Julie Byrne On Album Number Two, Life On The Move & Working As A Ranger In Central Park
May 15th 2017
Earlier this year, New York-based singer songwriter Julie Byrne released her new record, Not Even Happiness. The follow up to 2014’s highly regarded Rooms With Walls And Windows, it’s the self-taught musician’s first release in three years. Many of the tracks were several years in the making, documenting her travels and her various homes around the USA: from roadside diners to the stars above the desert. It also grapples with more introspective questions about the mysteries of love and the toll that change can take on a person, archiving a distinct period of growth and adjustment in Byrne’s life.
In The Pines’ Johanna Roberts sat down for a little chat with Byrne, which you can read in full below. They talked all about her travels, recording the new album and life as a Seasonal Ranger in New York’s Central Park. There’s even a small poem tucked in there!
– – –
Your first album was a compilation of songs originally issued on cassette in 2011-12, startlingly intimate and assured. Not Even Happiness is understandably more deliberate but has that same close emotional resonance. How did you approach the recording process?
Thank you. Rooms was recorded live straight to tape, most of the songs were selected out of three or four complete takes. There was no going in and altering anything afterward, which was perhaps part of the magic of that album for me in a certain way. Any error in the performance became a relic that lived on in the song. Not Even Happiness was recorded digitally for the most part. It took much longer and had more intricate editing process. I worked closely alongside my friend and producer Eric Littmann who really brought our hopes and vision for the songs forward.
People often invoke artists like Karen Dalton and Judee Sill when describing your music. Do you feel part of that lineage?
I do very much like the idea of observing connection to a lineage but I don’t have much familiarity with either musician. I’ve only listened to a few songs by Karen Dalton and I haven’t yet listened to Judee Sill. I reckon I should though!
Are there others that have influenced you that listeners might be surprised by?
The question of musical influences has always been a difficult one for me. I’m self taught on guitar, I don’t have a trained ear or any understanding of music theory. So even when I hear music that moves me, it’s difficult for me to incorporate elements of that into what I make due to my own limitations.
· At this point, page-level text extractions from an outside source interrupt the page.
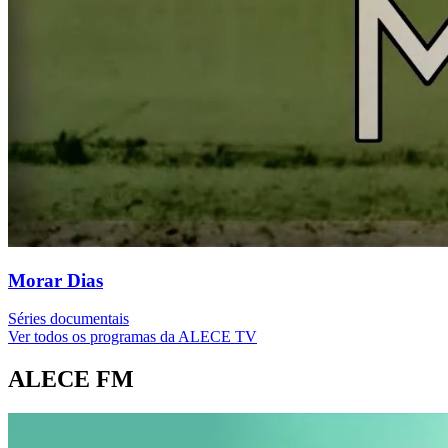
Morar Dias
Séries documentais
Ver todos os programas da ALECE TV
ALECE FM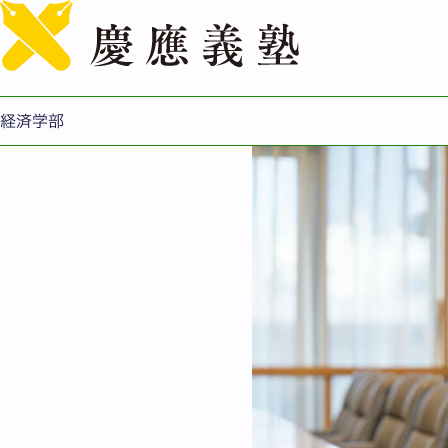
あなたなりの仕方で大学と
経済学部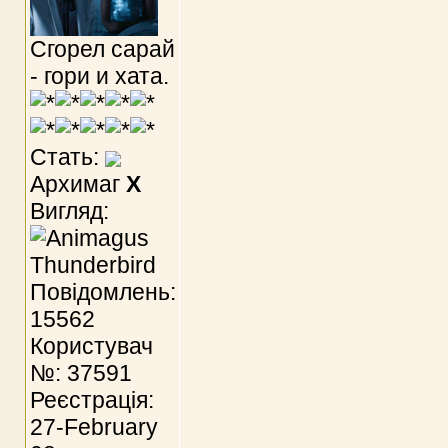
Сгорел сарай
- гори и хата.
Стать:
Архимаг
X
Вигляд:
Повідомлень:
15562
Користувач
№: 37591
Реєстрація:
27-February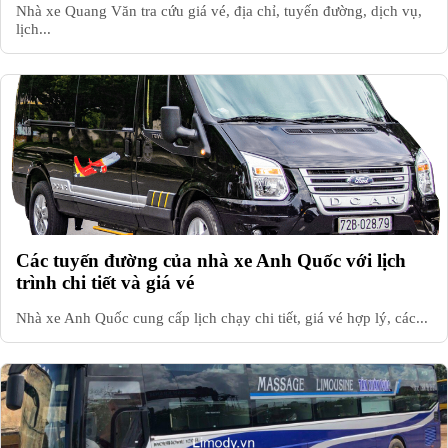
Nhà xe Quang Văn tra cứu giá vé, địa chỉ, tuyến đường, dịch vụ,
lịch...
Các tuyến đường của nhà xe Anh Quốc với lịch
trình chi tiết và giá vé
Nhà xe Anh Quốc cung cấp lịch chạy chi tiết, giá vé hợp lý, các...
I think that might be a useful exercise going forward though.
You managed to find maybe the greenest job in New York, working as a Seasonal Ranger in Central Park last year – was this after your record had come together? Do you feel that the experience played into the sound at all?
Yes! That work was a real blessing and an entirely engrossing experience. I began working as a Seasonal Ranger about four months after Not Even Happiness had been completed, so visions of the remaining (and curated) green space in New York City didn’t have a chance to seep into those songs. But what I learned in that time has reshaped my relationship to the natural world in a way that I imagine will emerge in future song writing.
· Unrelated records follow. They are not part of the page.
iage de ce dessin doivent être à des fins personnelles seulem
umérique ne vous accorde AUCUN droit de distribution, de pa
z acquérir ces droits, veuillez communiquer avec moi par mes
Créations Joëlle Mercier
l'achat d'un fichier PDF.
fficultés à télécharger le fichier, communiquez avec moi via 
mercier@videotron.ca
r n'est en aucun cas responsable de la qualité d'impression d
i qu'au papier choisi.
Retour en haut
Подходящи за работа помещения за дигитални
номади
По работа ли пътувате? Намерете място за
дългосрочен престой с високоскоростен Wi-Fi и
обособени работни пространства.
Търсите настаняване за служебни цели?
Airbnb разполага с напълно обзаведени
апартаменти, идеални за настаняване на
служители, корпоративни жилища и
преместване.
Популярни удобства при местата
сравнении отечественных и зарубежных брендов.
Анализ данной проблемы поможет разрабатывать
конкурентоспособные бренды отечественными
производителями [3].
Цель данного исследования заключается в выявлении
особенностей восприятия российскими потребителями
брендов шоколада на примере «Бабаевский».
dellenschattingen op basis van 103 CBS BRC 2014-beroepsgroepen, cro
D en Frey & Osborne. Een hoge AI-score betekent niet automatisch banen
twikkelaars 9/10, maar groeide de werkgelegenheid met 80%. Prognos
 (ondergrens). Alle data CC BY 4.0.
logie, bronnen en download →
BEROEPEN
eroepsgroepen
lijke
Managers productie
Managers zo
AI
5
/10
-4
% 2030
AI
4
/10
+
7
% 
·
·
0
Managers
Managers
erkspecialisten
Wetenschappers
I’ve always thought of cities, and New York in particular, having a long history with folk music, yet there’s also this embedded idea that folk is intrinsically sort of pastoral rather than urban. As a songwriter whose work largely navigates twin themes of the natural world and solitude do you find the contrast difficult? Does your music create the sanctuary/physical space you need?
That’s a very good question. Sometimes I worry that nothing will provide me with a feeling of psychic sanctuary here. I’ve written hardly anything since I moved to New York two years ago, most of that creative work has taken place outside of the city. To easily commune with nature, to easily enter into a space of privacy and a permissible feeling of solitude is rare here. I wrote a poem about it last week after returning from the glory of Big Sur and the California Redwoods.
Where once I stood
Before an Ocean
I now stand in a place
Where every living thing
Has been destroyed
You’ve led something of a life on the move since leaving Buffalo (Pittsburgh, Pennsylvania, Northampton, Massachusetts, Chicago, Illinois, Seattle, New Orleans, NYC) – which places did you find most conducive to writing? Are there any places that don’t inspire you at all?
I find travel most conducive to writing because it’s just a simpler way of life. When I’m home, I return to my work and my routine in New York which has been built around keeping pace and holding onto my apartment. It’s not enough. Sometimes it feels overwhelming and desolate at the same time. On tour, I’ve felt so alive and as complete as I’ve ever dreamt possible, sometimes I can sustain that feeling even in its most difficult moments and that’s how I know, beyond any measure of doubt, that it’s true.
There’s a vulnerability to your recordings, yet you tour extensively – how does this intimacy translate live? Is it hard to sustain?
My hope and intention is that, at our best, we can translate more powerfully live than we do on the record because in performance we have the opportunity to hold space with everyone that has chosen to be there. The presence and reciprocity o
Is it possible to maintain the romance of the road in the 21st century?
It is possible– If anything, it’s difficult not to get swept up by the experience of touring again and again. For me it can sometimes eclipse the merits of home life.